Sharp-Shooting Beetles

Bombardier beetles defend themselves by spraying assailants with a boiling hot, toxic liquid discharged from the tips of their abdomens.

To determine just how adept these insects are at hitting their targets, Thomas Eisner and Daniel J. Aneshansley of Cornell University took close-up photographs of the beetles as the researchers pinched and poked various parts of their bodies.

"There is virtually no site on the beetle's body where an ant could inflict a bite without entailing the risk of being sprayed in return," the researchers conclude in the Aug. 17 issue of the journal Proceedings of the National Academy of Sciences.

This is important to the beetles because they live in the dirt in Kenya and are vulnerable to ant assaults despite their ability to fly. "To activate the wings, they must first unfurl these from beneath the wing covers, and this takes time," the researchers write. "Delays are unaffordable in emergencies, and it should come as no surprise that many beetles have evolved means for 'buying time' when under attack."

It remains unclear, however, "how the beetle, which inevitably drenches itself when discharging, withstands the heat and irritancy of its own spray."

Southeast Asia's Striped Rabbit

Conservationists have discovered another unusual mammal living in the remote mountains of Southeast Asia--a unique species of striped rabbit that scurries through the underbrush of the Annamite mountains in Laos and Vietnam.

Wildlife Conservation Society researcher Robert J. Timmins first spotted carcasses of the rabbits being sold for food in a market in the rural town of Ban Lak in Laos in 1995 and 1996. The rabbit, which has distinctive dark brown stripes running down its face and back, a reddish rump and short ears, was later photographed alive by an automatic camera in the Pu Mat Nature Reserve in Vietnam.

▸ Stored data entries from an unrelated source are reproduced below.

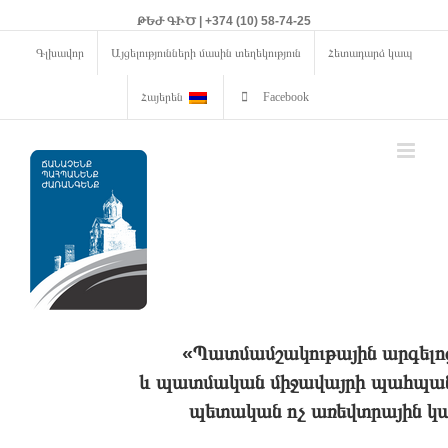
ԹԵԺ ԳԻԾ | +374 (10) 58-74-25
Գլխավոր
Այցելությունների մասին տեղեկություն
Հետադարձ կապ
Հայերեն
Facebook
«Պատմամշակութային արգելո
և պատմական միջավայրի պահպանո
պետական ոչ առեվտրային կա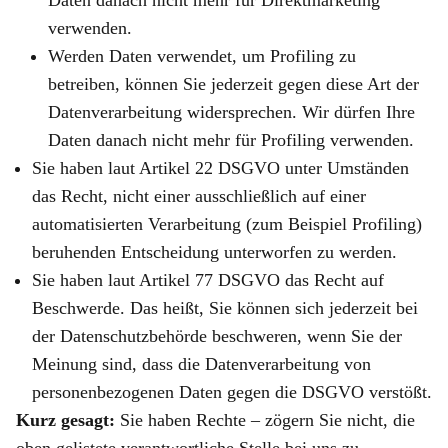
Daten danach nicht mehr für Direktmarketing
verwenden.
Werden Daten verwendet, um Profiling zu
betreiben, können Sie jederzeit gegen diese Art der
Datenverarbeitung widersprechen. Wir dürfen Ihre
Daten danach nicht mehr für Profiling verwenden.
Sie haben laut Artikel 22 DSGVO unter Umständen
das Recht, nicht einer ausschließlich auf einer
automatisierten Verarbeitung (zum Beispiel Profiling)
beruhenden Entscheidung unterworfen zu werden.
Sie haben laut Artikel 77 DSGVO das Recht auf
Beschwerde. Das heißt, Sie können sich jederzeit bei
der Datenschutzbehörde beschweren, wenn Sie der
Meinung sind, dass die Datenverarbeitung von
personenbezogenen Daten gegen die DSGVO verstößt.
Kurz gesagt:
Sie haben Rechte – zögern Sie nicht, die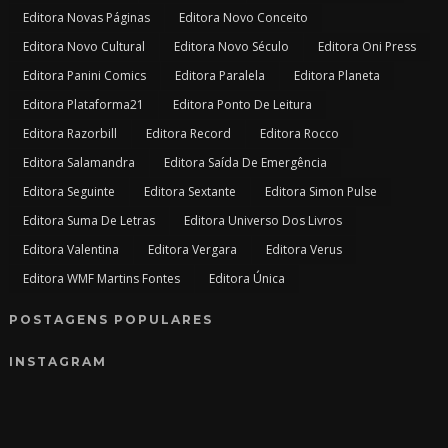
Editora Novas Páginas
Editora Novo Conceito
Editora Novo Cultural
Editora Novo Século
Editora Oni Press
Editora Panini Comics
Editora Paralela
Editora Planeta
Editora Plataforma21
Editora Ponto De Leitura
Editora Razorbill
Editora Record
Editora Rocco
Editora Salamandra
Editora Saída De Emergência
Editora Seguinte
Editora Sextante
Editora Simon Pulse
Editora Suma De Letras
Editora Universo Dos Livros
Editora Valentina
Editora Vergara
Editora Verus
Editora WMF Martins Fontes
Editora Única
POSTAGENS POPULARES
INSTAGRAM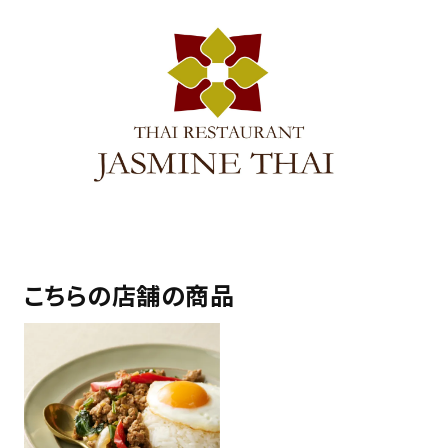
こちらの店舗の商品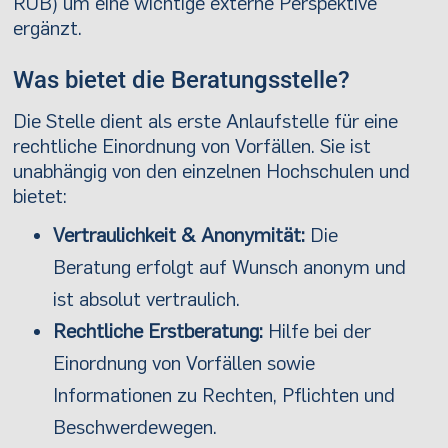
RUB) um eine wichtige externe Perspektive
ergänzt.
Was bietet die Beratungsstelle?
Die Stelle dient als erste Anlaufstelle für eine
rechtliche Einordnung von Vorfällen. Sie ist
unabhängig von den einzelnen Hochschulen und
bietet:
Vertraulichkeit & Anonymität:
Die
Beratung erfolgt auf Wunsch anonym und
ist absolut vertraulich.
Rechtliche Erstberatung:
Hilfe bei der
Einordnung von Vorfällen sowie
Informationen zu Rechten, Pflichten und
Beschwerdewegen.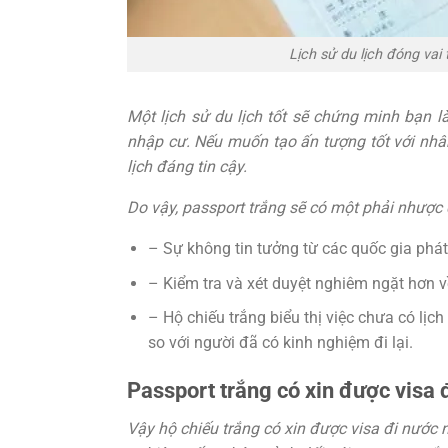
Lịch sử du lịch đóng vai 
Một lịch sử du lịch tốt sẽ chứng minh bạn l
nhập cư. Nếu muốn tạo ấn tượng tốt với nhân
lịch đáng tin cậy.
Do vậy, passport trắng sẽ có một phải nhược
– Sự không tin tưởng từ các quốc gia phát 
– Kiểm tra và xét duyệt nghiêm ngặt hơn v
– Hộ chiếu trắng biểu thị việc chưa có lịc
so với người đã có kinh nghiệm đi lại.
Passport trắng có xin được visa 
Vậy hộ chiếu trắng có xin được visa đi nước 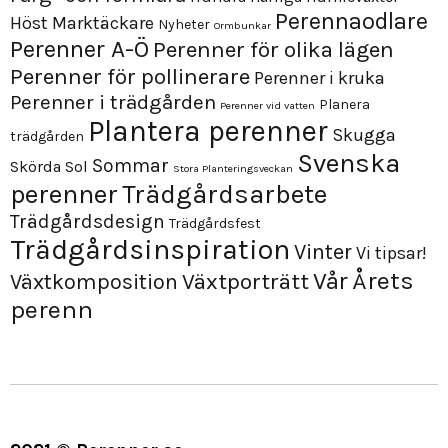
Perennaodlare
Höst
Marktäckare
Nyheter
Ormbunkar
Perenner A-Ö
Perenner för olika lägen
Perenner för pollinerare
Perenner i kruka
Perenner i trädgården
Planera
Perenner vid vatten
Plantera perenner
Skugga
trädgården
Svenska
Sommar
Skörda
Sol
Stora Planteringsveckan
perenner
Trädgårdsarbete
Trädgårdsdesign
Trädgårdsfest
Trädgårdsinspiration
Vinter
Vi tipsar!
Årets
Vår
Växtporträtt
Växtkomposition
perenn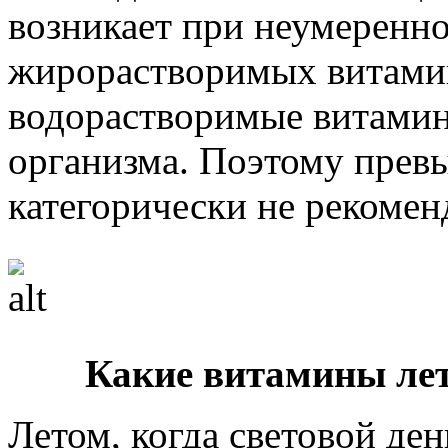
возникает при неумеренн
жирорастворимых витамин
водорастворимые витамин
организма. Поэтому прев
категорически не рекомен
Какие витамины ле
Летом, когда световой де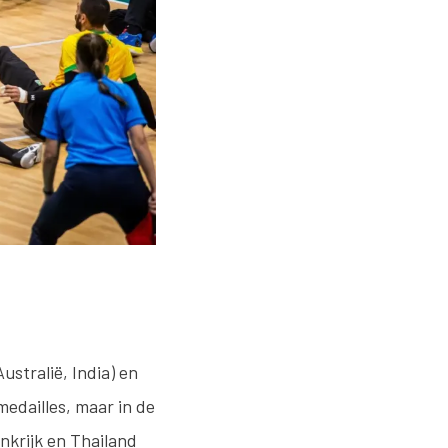
stralië, India) en
medailles, maar in de
ankrijk en Thailand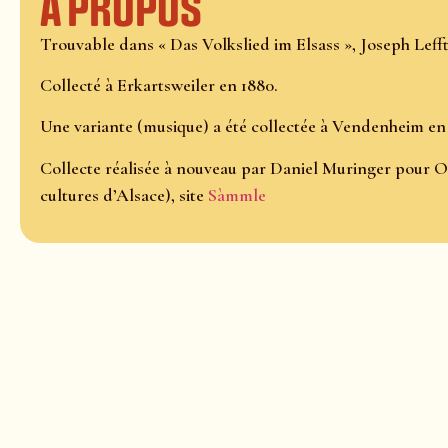
À propos
Trouvable dans « Das Volkslied im Elsass », Joseph Lefftz
Collecté à Erkartsweiler en 1880.
Une variante (musique) a été collectée à Vendenheim en 1
Collecte réalisée à nouveau par Daniel Muringer pour O
cultures d’Alsace), site
Sàmmle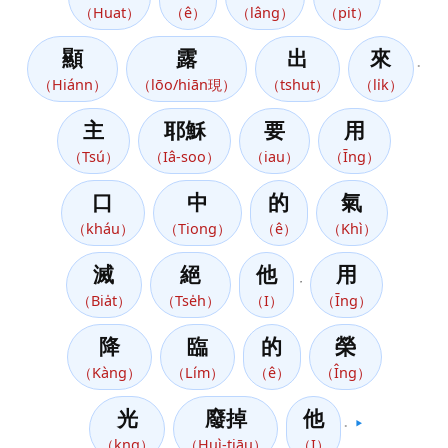
（Huat）
（ê）
（lâng）
（pit）
顯
露
出
來
。
（Hiánn）
（lōo/hiān現）
（tshut）
（li̍k）
主
耶穌
要
用
（Tsú）
（Iâ-soo）
（iau）
（Īng）
口
中
的
氣
（kháu）
（Tiong）
（ê）
（Khì）
滅
絕
他
用
，
（Bia̍t）
（Tse̍h）
（I）
（Īng）
降
臨
的
榮
（Kàng）
（Lím）
（ê）
（Îng）
光
廢掉
他
。
▶️
（kng）
（Huì-tiāu）
（I）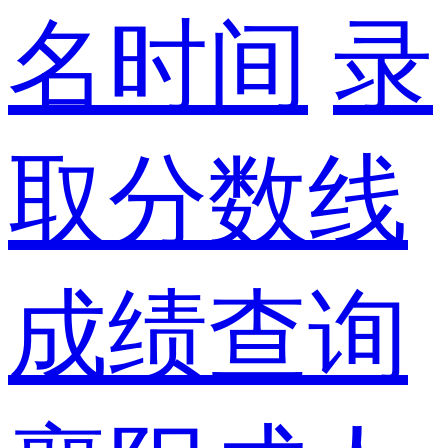
名时间
录
取分数线
成绩查询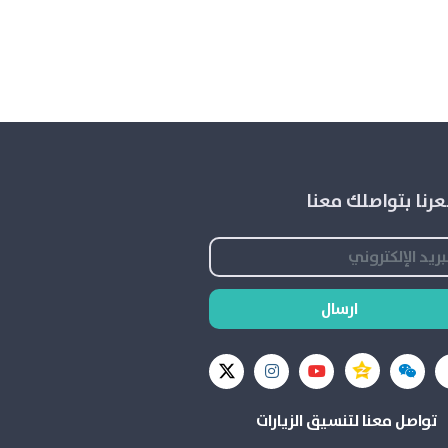
رنا بتواصلك معنا
ارسال
تواصل معنا لتنسيق الزيارات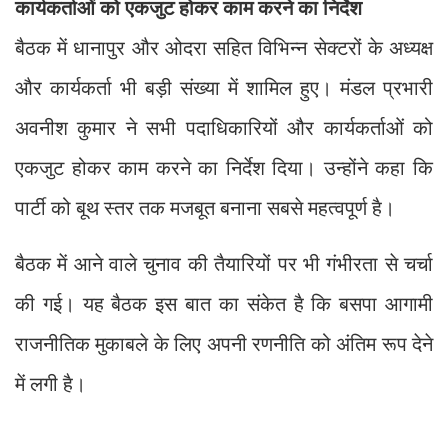
कार्यकर्ताओं को एकजुट होकर काम करने का निर्देश
बैठक में धानापुर और ओदरा सहित विभिन्न सेक्टरों के अध्यक्ष
और कार्यकर्ता भी बड़ी संख्या में शामिल हुए। मंडल प्रभारी
अवनीश कुमार ने सभी पदाधिकारियों और कार्यकर्ताओं को
एकजुट होकर काम करने का निर्देश दिया। उन्होंने कहा कि
पार्टी को बूथ स्तर तक मजबूत बनाना सबसे महत्वपूर्ण है।
बैठक में आने वाले चुनाव की तैयारियों पर भी गंभीरता से चर्चा
की गई। यह बैठक इस बात का संकेत है कि बसपा आगामी
राजनीतिक मुकाबले के लिए अपनी रणनीति को अंतिम रूप देने
में लगी है।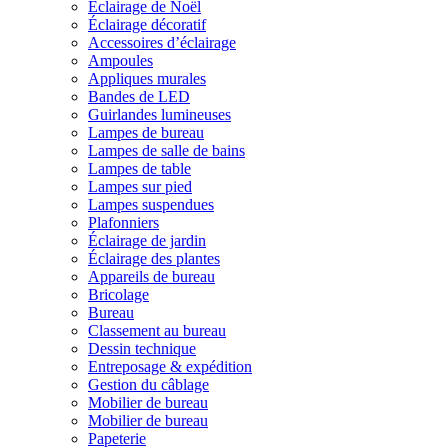
Éclairage de Noël
Éclairage décoratif
Accessoires d’éclairage
Ampoules
Appliques murales
Bandes de LED
Guirlandes lumineuses
Lampes de bureau
Lampes de salle de bains
Lampes de table
Lampes sur pied
Lampes suspendues
Plafonniers
Éclairage de jardin
Éclairage des plantes
Appareils de bureau
Bricolage
Bureau
Classement au bureau
Dessin technique
Entreposage & expédition
Gestion du câblage
Mobilier de bureau
Mobilier de bureau
Papeterie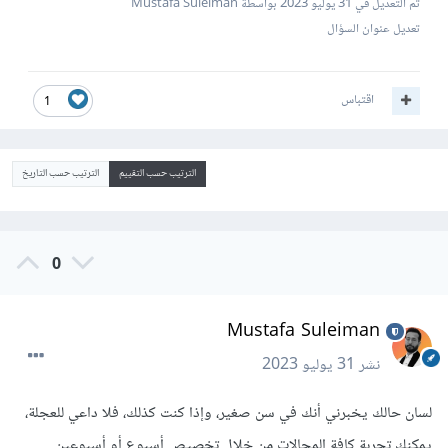
تم التعديل في
31 يوليو 2023
بواسطة Mustafa Suleiman
تعديل عنوان السؤال
اقتباس
1
الترتيب حسب التقييم
الترتيب حسب التاريخ
0
Mustafa Suleiman
نشر
31 يوليو 2023
لسان حالك يخبرني أنك في سن صغير، وإذا كنت كذلك، فلا داعي للعجلة،
يمكنك تجربة كافة المجالات من خلال تخصيص أسبوع أو أسبوعين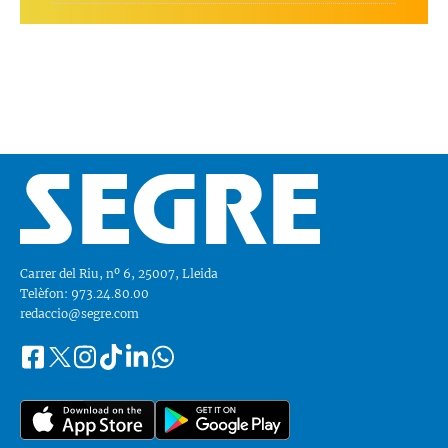
Carrer del Riu, nº 6, 25007, Lleida
Telèfon: 973.24.80.00
redaccio@segre.com
Facebook
Instagram
Tiktok
Linkedin
Whatsapp
Segueix-
Twitter
nos
a::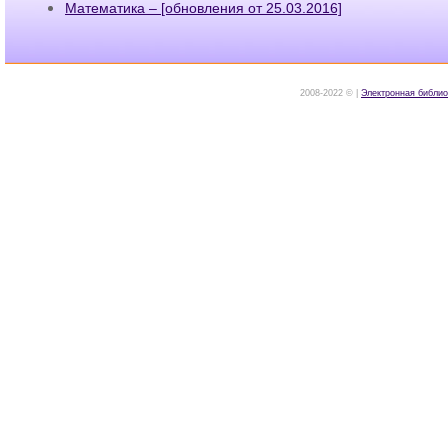
Математика – [обновления от 25.03.2016]
2008-2022 © |
Электронная библио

Anatomical and genetic studies showed the rabbits are related to another species of rabbit found 1,000 miles away on the Indonesian island of Sumatra. The two species apparently diverged evolutionarily about 8 million years ago, the researchers report in the Aug. 19 issue of the journal Nature.

"Our discovery of the rabbit in the Annamite mountains may provide insight into the factors governing current patterns of biodiversity in Southeast Asia, leading to its protection in the future," they wrote.

Several other unusual mammals have been found in the region in recent years, including a barking deer called the giant muntjac and the Vietnamese warty hog.

Analyzing Midnight Munchies

For some people, late-night trips to the fridge for some munchies are not just an innocent indulgence. They have "night-eating syndrome," an often-serious condition that most commonly occurs among people who are obese.

Although the condition has been recognized since 1995, it has not been subjected to much intensive research. Now, however, an international team of researchers has attempted to carefully study people suffering from the problem.

The researchers at the University of Pennsylvania and at the University Hospital in Norway examined 22 "night-eaters," comparing their behavior and hormone levels with 22 people without the syndrome.

The night-eaters are much more likely to awaken during the night and to eat after they wake up, the researchers found. They also have abnormal levels of certain hormones, including melatonin, which is involved in sleep regulation, and leptin, which is involved in regulating hunger.

"Night-eating syndrome appears to represent a new eating disorder, different from the established disorders of anorexia nervosa, bulimia nervosa, and binge-eating disorder," the researchers wrote in the Aug. 18 Journal of the American Medical Association.

The findings suggest, the researchers say, that it may be possible to treat the syndrome by altering some of the hormones that are abnormal.

CAPTION: Researchers used close-up photography to study how bombardier beetles aim their defensive sprays.